In an action to recover damages for personal injuries, the plaintiff appeals, as limited by her brief, from so much of an order of the Supreme Court, Suffolk County (R. Doyle, J.), dated March 6, 2007, as granted that branch of the motion of the defendants Antonio L. Bustamante and County of Suffolk which was for summary judgment dismissing the complaint insofar as asserted against them on the ground that Antonio L. Bustamante did not operate his motor vehicle in reckless disregard for the safety of others pursuant to Vehicle and Traffic Law § 1104 (e).
Ordered that the order is reversed insofar as appealed from, on the law, with costs, that branch of the motion of the defendants Antonio L. Bustamante and County of Suffolk which was for summary judgment dismissing the complaint insofar as asserted against them on the ground that Antonio L. Bustamante did not operate his motor vehicle in reckless disregard for the safety of others pursuant to Vehicle and Traffic Law § 1104 (e) is denied, and so much of the order as denied, as academic, that branch of the motion of those defendants which was for summary judgment dismissing the complaint insofar as asserted against them on the ground that the plaintiff did not sustain a serious injury within the meaning of Insurance Law § 5102 (d) is vacated, and the matter is remitted to the Supreme Court, Suffolk County, for a determination of that branch of the motion.

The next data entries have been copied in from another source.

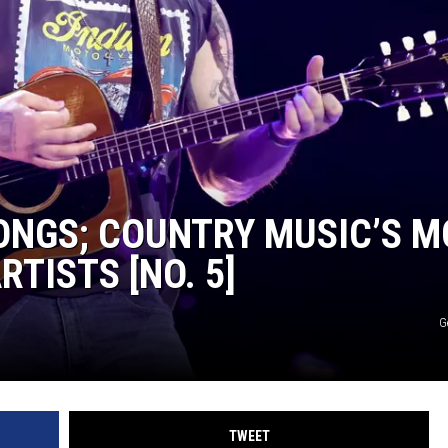
TARA
CLAY MODEN
ONGS; COUNTRY MUSIC’S M
TISTS [NO. 5]
G
TWEET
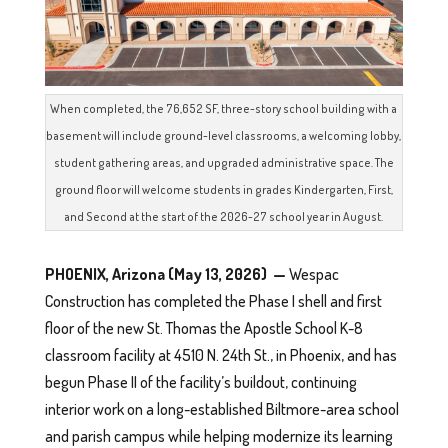
When completed, the 76,652 SF, three-story school building with a
basement will include ground-level classrooms, a welcoming lobby,
student gathering areas, and upgraded administrative space. The
ground floor will welcome students in grades Kindergarten, First,
and Second at the start of the 2026-27 school year in August.
PHOENIX, Arizona (May 13, 2026) —
Wespac
Construction has completed the Phase I shell and first
floor of the new St. Thomas the Apostle School K-8
classroom facility at 4510 N. 24th St., in Phoenix, and has
begun Phase II of the facility’s buildout, continuing
interior work on a long-established Biltmore-area school
and parish campus while helping modernize its learning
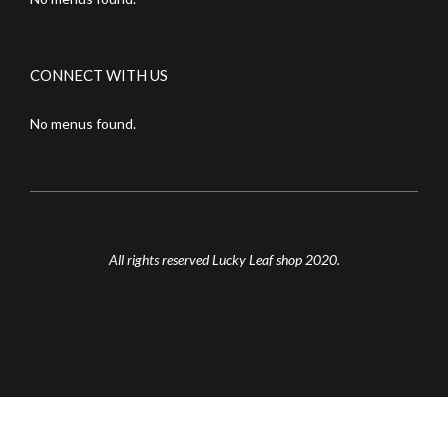
CONNECT WITH US
No menus found.
All rights reserved Lucky Leaf shop 2020.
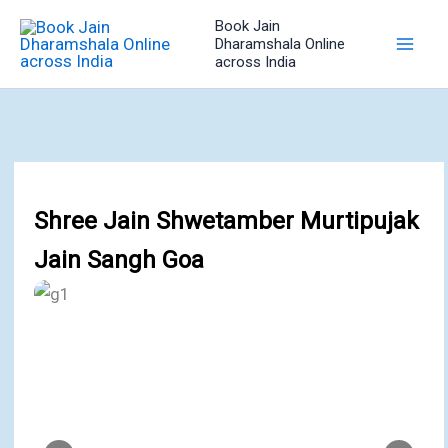
Skip
Book Jain
to
Dharamshala Online
across India
content
Shree Jain Shwetamber Murtipujak
Jain Sangh Goa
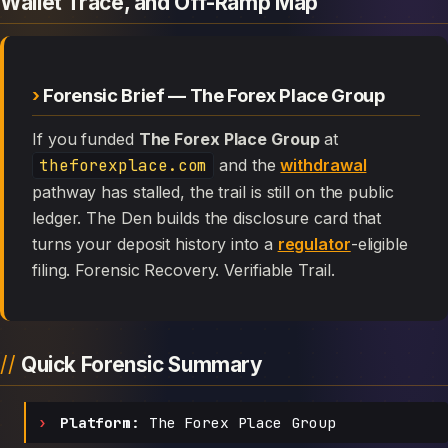
Wallet Trace, and Off-Ramp Map
Forensic Brief — The Forex Place Group
If you funded
The Forex Place Group
at
theforexplace.com
and the
withdrawal
pathway has stalled, the trail is still on the public
ledger. The Den builds the disclosure card that
turns your deposit history into a
regulator
-eligible
filing. Forensic Recovery. Verifiable Trail.
Quick Forensic Summary
Platform:
The Forex Place Group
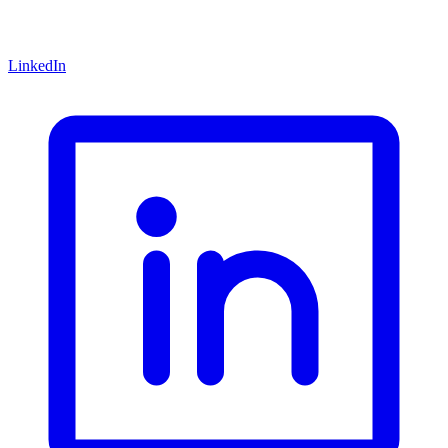
LinkedIn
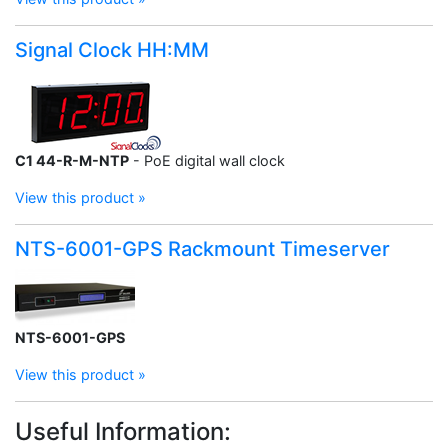
Signal Clock HH:MM
C1 44-R-M-NTP
- PoE digital wall clock
View this product »
NTS-6001-GPS Rackmount Timeserver
NTS-6001-GPS
View this product »
Useful Information:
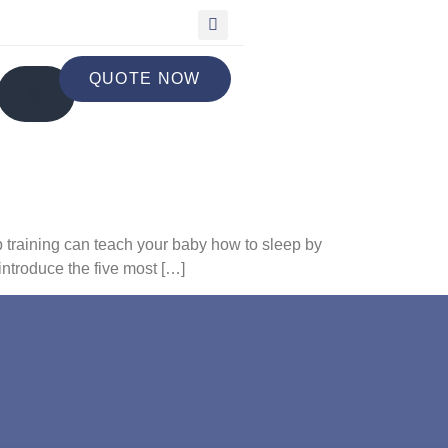
QUOTE NOW
p training can teach your baby how to sleep by
introduce the five most […]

The manner in which a police officer operates his or her vehi*859ele in responding to an emergency may not form the basis for civil liability to an injured third party unless the officer acted in reckless disregard for the safety of others (see Vehicle and Traffic Law § 1104 [e]; Saarinen v Kerr, 84 NY2d 494, 501 [1994]; Badalamenti v City of New York, 30 AD3d 452 [2006]). The reckless disregard standard requires proof that the officer intentionally committed an act of an unreasonable character in disregard of a known or obvious risk that was so great as to make it highly probable that harm would follow (see Szczerbiak v Pilat, 90 NY2d 553, 557 [1997]).
In opposition to the prima facie showing of entitlement to judgment as a matter of law made by the defendants Antonio L. Bustamante and County of Suffolk (hereinafter together the defendants), the plaintiff raised a triable issue of fact (see CPLR 3212 [b]) as to whether Bustamante, a police officer for the County, acted in reckless disregard for the safety of others at the time of the accident at issue here. While the defendants established that Bustamante, who was operating a police car which struck the plaintiffs vehicle, was engaged in an emergency operation at the time of the collision and activated the turret lights on his vehicle, the plaintiff raised a triable issue of fact by submitting the affidavit of Barbara D’Ambrosio, an eyewitness to the occurrence, who stated that the “police car did not have its overhead emergency lights on, nor were the sirens activated.” Under these circumstances, where it was undisputed that the police officer did not stop for the stop sign at the intersection in question and that his view of the intersection was partially obstructed by hedges, the Supreme Court erred in granting that branch of the defendants’ motion which was for summary judgment dismissing the complaint insofar as asserted against them on the ground that Bustamante did not operate his motor vehicle in reckless disregard for the safety of others pursuant to Vehicle and Traffic Law § 1104 (e). Since the Supreme Court denied, as academic, that branch of the defendants’ motion which was for summary judgment dismissing the complaint insofar as asserted against them on the ground that the plaintiff did not sustain a serious injury within the meaning of Insurance Law § 5102 (d), we vacate that portion of the order and remit the matter to the Supreme Court, Suffolk County, for a determination of that branch of the motion. Rivera, J.E, Lifson, Miller and Eng, JJ., concur.